Figure 6. Effect of furin site mutagenesis on the α1(V) C-propeptide cleavage by BMP-1

(A) SDS/6% PAGE analysis of transfected HEK-293 cell medium with the human proα1(V) construct (lane 1) and with the mutant construct proα1R1584A/R1585A (lane 2). (B) Westernblot analysis of (lane 1) purified pNα1(V) homotrimer as running position standard, transfected HEK-293 cell medium with the human proα1(V) construct (lane 2) and with the mutant construct proα1R1584A/R1585A (lane 3). Membranes were probed with mAb6A7. Western blot shows that the C-propeptide cleavage is completely abolished in HEK-293 cells transfected with the furin mutant. (C) Western-blot analysis (mAb6A7) of the cleavage products in HEK-293 cells expressing BMP-1, transfected with the proα1(V) construct (lane 1) and with the mutant construct proα1R1584A/R1585A (lane 2). Right panel: schematic representation of the different proα1(V) processed forms and cleavage sites. N, N-propeptide; C, C-propeptide; TH, triple helix domain. (D) Electrophoretic patterns of cleavage products obtained by processing proα1(V) (lanes 1 and 2) and the furin mutant proα1R1584A/R1585A (lane 3) in HEK-293 cells expressing recombinant BMP-1 and endogenous furin (lanes 2 and 3) and in wild-type HEK-293 cells (lane 1). Samples were run on an SDS/12% PAGE and stained with Coomassie Blue. Right: running positions of the different processed forms.

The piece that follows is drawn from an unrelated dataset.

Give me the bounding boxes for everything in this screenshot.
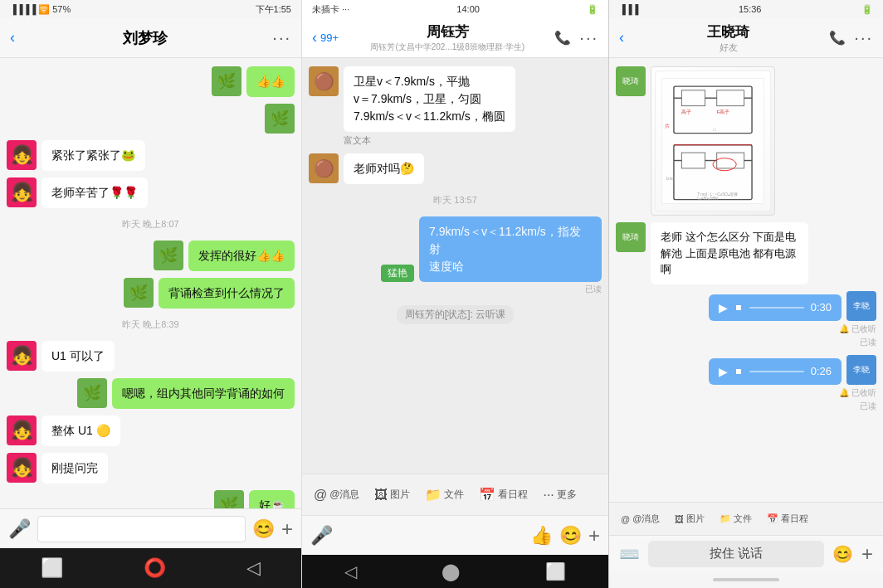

Figure 7. Alignment of sequences corresponding to the BMP-1 cleavage site of the N-propeptide of the human proα1(V) (A) and proα3(V) (B) chains with human proα1(XI)

COL, collagenous domain; NC, non-collagenous domain. Conserved residues are shown in boldface; arrows indicate known BMP-1 cleavage sites in human (A) proα1(V) and proα1(XI) and (B) proα3(V) (accession numbers are NM000093, NM001854 and NM015719 respectively).